One bit per image. 248 images. 248 bits = 31 bytes of ASCII.
Decoding
The compression method byte sits at file offset 26:
| Field | Size | Offset |
|---|---|---|
| PNG signature | 8 bytes | 0 |
| IHDR chunk length | 4 bytes | 8 |
| IHDR chunk type | 4 bytes | 12 |
| Width | 4 bytes | 16 |
| Height | 4 bytes | 20 |
| Bit depth | 1 byte | 24 |
| Color type | 1 byte | 25 |
| Compression method | 1 byte | 26 ← target |
import glob
files = sorted(glob.glob('[0-9]*.png'))
bits = []
for f in files:
with open(f, 'rb') as fh:
data = fh.read(27)
bits.append(data[26]) # compression_method byte (0 or 1)
flag = ''.join(
chr(int(''.join(str(b) for b in bits[i:i+8]), 2))

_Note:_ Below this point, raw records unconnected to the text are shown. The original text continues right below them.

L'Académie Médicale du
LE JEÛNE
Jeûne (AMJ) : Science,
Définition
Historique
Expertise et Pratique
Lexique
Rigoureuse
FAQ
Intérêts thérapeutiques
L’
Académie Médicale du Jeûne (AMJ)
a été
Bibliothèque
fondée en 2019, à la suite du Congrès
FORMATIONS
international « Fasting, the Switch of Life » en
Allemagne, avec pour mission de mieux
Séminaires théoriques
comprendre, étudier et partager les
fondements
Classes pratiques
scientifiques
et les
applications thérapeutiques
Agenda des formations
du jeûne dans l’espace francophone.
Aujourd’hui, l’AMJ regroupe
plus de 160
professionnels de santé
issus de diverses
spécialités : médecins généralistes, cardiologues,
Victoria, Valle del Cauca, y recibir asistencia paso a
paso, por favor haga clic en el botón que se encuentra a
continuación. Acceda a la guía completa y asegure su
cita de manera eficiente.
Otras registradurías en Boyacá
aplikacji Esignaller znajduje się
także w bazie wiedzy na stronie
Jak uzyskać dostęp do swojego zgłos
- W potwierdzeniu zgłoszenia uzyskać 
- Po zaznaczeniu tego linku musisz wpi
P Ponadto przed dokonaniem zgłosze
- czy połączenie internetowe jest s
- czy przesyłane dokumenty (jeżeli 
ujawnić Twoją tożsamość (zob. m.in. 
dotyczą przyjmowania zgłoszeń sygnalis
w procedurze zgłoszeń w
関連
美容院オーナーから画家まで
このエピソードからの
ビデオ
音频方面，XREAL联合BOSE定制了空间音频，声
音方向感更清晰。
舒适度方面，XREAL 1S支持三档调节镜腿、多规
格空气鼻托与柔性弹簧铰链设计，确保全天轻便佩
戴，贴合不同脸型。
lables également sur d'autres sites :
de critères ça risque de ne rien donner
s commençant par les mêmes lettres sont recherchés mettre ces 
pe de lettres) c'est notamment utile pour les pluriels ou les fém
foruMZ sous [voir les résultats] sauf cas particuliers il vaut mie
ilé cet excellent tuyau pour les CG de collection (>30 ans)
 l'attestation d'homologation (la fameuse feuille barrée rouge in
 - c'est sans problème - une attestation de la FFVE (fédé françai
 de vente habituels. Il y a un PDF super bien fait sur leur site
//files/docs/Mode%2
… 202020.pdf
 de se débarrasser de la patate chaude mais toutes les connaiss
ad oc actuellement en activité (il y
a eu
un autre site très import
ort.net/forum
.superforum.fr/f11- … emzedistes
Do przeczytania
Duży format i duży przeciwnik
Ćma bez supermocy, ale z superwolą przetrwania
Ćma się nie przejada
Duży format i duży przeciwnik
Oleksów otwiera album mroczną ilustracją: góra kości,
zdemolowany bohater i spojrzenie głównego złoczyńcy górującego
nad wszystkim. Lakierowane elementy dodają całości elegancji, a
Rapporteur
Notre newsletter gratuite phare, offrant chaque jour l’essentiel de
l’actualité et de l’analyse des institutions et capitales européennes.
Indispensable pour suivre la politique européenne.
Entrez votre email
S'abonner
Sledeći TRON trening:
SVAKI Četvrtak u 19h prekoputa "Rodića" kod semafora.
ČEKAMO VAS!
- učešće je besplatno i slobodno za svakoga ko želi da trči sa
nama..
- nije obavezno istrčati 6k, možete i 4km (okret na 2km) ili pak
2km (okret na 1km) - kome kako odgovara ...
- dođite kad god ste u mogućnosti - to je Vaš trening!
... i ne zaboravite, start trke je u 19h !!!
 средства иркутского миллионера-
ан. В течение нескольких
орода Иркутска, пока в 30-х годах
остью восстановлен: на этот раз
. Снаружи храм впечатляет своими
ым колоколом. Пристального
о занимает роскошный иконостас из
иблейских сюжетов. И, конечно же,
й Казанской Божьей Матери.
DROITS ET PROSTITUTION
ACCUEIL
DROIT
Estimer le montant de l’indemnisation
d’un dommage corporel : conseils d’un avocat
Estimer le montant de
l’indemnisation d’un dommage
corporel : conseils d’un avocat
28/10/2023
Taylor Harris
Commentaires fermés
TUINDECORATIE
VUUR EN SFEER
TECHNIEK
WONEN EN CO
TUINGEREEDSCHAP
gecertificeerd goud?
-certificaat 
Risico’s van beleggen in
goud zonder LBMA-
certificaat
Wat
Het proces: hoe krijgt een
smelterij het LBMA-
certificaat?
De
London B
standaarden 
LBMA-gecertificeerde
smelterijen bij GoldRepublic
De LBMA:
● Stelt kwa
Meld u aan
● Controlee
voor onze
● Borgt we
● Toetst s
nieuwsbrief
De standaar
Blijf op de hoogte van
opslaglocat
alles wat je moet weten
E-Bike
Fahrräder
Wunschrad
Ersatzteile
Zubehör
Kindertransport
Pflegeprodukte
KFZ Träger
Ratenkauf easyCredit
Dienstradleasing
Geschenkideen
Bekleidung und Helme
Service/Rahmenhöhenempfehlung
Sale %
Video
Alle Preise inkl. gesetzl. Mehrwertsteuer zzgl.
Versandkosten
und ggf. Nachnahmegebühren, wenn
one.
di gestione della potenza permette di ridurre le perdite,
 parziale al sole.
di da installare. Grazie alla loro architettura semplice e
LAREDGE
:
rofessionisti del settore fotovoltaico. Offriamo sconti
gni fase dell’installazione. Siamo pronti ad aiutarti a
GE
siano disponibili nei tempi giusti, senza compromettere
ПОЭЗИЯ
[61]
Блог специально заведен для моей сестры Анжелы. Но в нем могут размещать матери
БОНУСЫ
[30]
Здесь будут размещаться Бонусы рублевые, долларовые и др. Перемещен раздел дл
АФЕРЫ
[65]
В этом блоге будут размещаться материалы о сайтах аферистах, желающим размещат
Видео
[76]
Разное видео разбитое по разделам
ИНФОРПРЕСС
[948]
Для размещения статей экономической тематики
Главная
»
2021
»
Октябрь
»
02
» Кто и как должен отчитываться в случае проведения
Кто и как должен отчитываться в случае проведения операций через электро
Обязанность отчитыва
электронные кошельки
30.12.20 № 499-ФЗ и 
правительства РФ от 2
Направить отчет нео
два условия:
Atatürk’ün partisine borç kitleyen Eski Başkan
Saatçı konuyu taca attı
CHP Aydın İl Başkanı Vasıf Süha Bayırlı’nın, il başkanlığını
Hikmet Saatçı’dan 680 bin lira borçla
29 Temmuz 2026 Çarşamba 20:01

for i in range(0, len(bits), 8)
)
print(flag)
tjctf{wow_you_actually_read_it}
I actually did read it.
The Other Way to See It
After submitting, I realized there was a much more intuitive way to spot the encoding without touching a hex editor.
Some of the 248 images open fine in any viewer. Others are broken: your OS thumbnail fails, your browser shows a broken image icon, Preview refuses to load them.
If you just sort the files and mark each one as openable (0) or broken (1), you get the exact same bit sequence. No scripts, no offset math. Just a file manager and pattern recognition.
The challenge name starts making a lot more sense when you look at it this way. The detail you couldn't see wasn't hidden in the pixels or in a metadata chunk. It was in which files your computer refused to open.